Desafección

El Gobierno español tiene un plan para frenar la desafección de la sociedad hacia la llamada clase política, menuda denominación tan reveladora, por cierto. Bueno, en realidad este lo está preparando. Es decir, ha mandado a unos propios con traje, pluma de oro y foto de la familia en la mesa del despacho que le vayan dando una pensada a la cuestión. Luego, si eso, ya se verá qué hacer. O qué no hacer, que suele ser la opción más viable. La cosa es que la vicepresidenta tenga un comodín por si en la rueda de prensa de los viernes se levanta una mano intempestiva a preguntarle qué opina del enésimo barómetro del CIS en que los sufridos ciudadanos echan sapos y culebras sobre sus representantes. La interpelada podrá poner entonces ese mohín de gravedad que cada vez le sale mejor y parafrasear al gran líder, si bien con acento mesetario, que tiene menos gracia: estamos trabajando en ello.

La parte elíptica del mensaje es que el trabajo, si llega a concluirse —esa es otra—, acabará en la misma papelera que los mil códigos de buen gobierno y pamplinas del pelo que se han ido evacuando en los últimos años. De hecho, la elaboración y la difusión con pompa y circunstancia de estos prontuarios de magníficas intenciones no son sino ingredientes de la descomunal engañifa. Palabrería hueca cuya única utilidad es la paradójica: todo lo que se jura que no se va a hacer es, a la hora de la verdad, el catálogo de las fechorías que se perpetran con total impunidad y a la vista pública.

Si es posible a estas alturas restaurar la confianza en los políticos, extremo que dudo, no será mediante planes o declaraciones de buenos propósitos condenados al incumplimiento. Ni siquiera con leyes de Transparencia como esa que sestea en el cajón desde que fuera anunciada por la propia Soraya SS hace un año. Obras son amores. Volveremos a creer cuando nos demuestren que son dignos de crédito. Pero con hechos.

Pilatos en su yacuzzi

Qué gran verdad aventaron los apóstoles del cine de arte y ensayo Bud Spencer y Terence Hill: quien tiene un amigo tiene un tesoro.

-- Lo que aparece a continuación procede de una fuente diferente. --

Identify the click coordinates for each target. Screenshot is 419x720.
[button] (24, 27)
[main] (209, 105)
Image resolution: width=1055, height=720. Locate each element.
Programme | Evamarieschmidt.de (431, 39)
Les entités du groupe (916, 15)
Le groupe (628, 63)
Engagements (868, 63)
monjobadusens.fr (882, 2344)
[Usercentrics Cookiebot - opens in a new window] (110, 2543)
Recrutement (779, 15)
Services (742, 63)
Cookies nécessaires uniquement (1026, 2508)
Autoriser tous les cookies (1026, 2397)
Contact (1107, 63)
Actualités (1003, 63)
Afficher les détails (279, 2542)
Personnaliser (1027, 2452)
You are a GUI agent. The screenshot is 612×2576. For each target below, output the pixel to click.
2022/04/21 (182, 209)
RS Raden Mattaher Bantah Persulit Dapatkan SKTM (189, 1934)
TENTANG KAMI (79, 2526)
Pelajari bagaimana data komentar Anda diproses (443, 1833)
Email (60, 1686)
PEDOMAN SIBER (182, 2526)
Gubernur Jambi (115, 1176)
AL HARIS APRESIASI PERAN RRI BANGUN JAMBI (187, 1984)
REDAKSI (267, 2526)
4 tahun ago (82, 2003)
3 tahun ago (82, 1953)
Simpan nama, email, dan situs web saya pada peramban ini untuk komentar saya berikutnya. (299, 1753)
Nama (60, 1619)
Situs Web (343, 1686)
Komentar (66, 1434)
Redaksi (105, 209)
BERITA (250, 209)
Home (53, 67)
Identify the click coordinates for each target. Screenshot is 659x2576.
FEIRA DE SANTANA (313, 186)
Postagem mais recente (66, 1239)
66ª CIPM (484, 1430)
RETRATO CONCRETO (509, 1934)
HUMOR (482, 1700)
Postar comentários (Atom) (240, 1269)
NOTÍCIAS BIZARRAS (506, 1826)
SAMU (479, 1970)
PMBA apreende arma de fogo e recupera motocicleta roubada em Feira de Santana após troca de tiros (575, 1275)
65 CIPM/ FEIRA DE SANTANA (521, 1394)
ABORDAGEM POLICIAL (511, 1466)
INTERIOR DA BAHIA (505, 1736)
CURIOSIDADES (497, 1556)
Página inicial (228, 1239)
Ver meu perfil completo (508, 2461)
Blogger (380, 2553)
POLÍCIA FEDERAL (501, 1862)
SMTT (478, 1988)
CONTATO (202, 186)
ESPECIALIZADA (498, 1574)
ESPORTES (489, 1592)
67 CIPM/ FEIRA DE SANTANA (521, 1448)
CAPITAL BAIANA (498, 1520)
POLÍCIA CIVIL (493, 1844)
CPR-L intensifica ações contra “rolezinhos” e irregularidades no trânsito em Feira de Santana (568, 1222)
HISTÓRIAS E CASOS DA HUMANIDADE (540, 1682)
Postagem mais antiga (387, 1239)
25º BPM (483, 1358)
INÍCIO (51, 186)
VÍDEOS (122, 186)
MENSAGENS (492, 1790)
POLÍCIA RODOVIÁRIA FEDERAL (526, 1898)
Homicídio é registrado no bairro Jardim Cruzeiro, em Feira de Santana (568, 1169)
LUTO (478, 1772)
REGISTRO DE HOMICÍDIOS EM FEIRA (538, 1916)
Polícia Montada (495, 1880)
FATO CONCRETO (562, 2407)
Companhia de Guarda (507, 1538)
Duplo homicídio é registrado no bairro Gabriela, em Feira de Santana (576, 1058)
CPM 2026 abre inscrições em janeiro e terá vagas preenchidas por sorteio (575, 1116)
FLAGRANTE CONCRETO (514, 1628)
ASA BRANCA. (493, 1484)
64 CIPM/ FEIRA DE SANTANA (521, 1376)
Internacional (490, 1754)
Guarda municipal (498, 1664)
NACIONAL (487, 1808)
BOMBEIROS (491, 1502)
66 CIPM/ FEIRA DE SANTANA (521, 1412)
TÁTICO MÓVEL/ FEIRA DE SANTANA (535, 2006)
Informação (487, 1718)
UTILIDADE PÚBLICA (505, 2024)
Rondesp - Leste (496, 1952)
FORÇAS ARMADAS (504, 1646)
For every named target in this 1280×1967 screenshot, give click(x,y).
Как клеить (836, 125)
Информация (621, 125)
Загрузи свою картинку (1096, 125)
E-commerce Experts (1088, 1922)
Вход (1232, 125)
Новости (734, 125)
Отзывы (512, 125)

Y la cosa se pone en Potosí si son varios y están dispuestos a ir al señor fiscal —que tampoco es que sea un enemigo— a decirle que esté tranquilo, que fueron ellos los que prestaron la choja (billete a billete, al parecer) y que ya si eso, harán cuentas cuando toque, que no hay prisa. ¿Qué son, al fin y al cabo, cuatrocientos mil leureles para tipos de las cercanías de Bilbao que, como es sabido, incluyen la Bética y la Penibética? Digo yo, que soy bienpensado de cuna, que el probo titular del Ministerio Público pediría los papeles correspondientes y se aseguraría de que los generosos prestamistas han cotizado a sus respectivas haciendas (o lo harán) por los intereses devengados al tipo medio vigente, que la normativa fiscal no entiende de amistades en materia de créditos. ¿Me ha parecido oír una estentórea carcajada?

Para qué preguntaré. Todo en este novelón ha sido una risotada tras otra para que terminemos de comprender que, cuando tienes dónde agarrarte o a quién, lo legal se fuma un puro con lo moral y se atreve incluso a darle cuatro collejas. Y de propina, a montar el numerito victimista del linchamiento y el vía crucis. Como Camps, como Fabra el de las gafas oscuras que le permiten adivinar los números de la lotería, como tantos Houdinis que pasan del marrón al blanco impoluto en un santiamén judicioso… aunque no dejan de oler.

Allá cada cual con su cuajo. Ellos saben que sabemos y nosotros sabemos que saben que sabemos. Es triste que un galimatías como el que acabo de escribir sea lo único que nos quede como consuelo después de haber visto otra vez a Pilatos sumergirse en el yacuzzi. Pero hace ya mucho que la pocilga no da más de sí. Los que retozan en ella les recordarán mañana que hay que acabar con el fraude fiscal. De algunos, claro.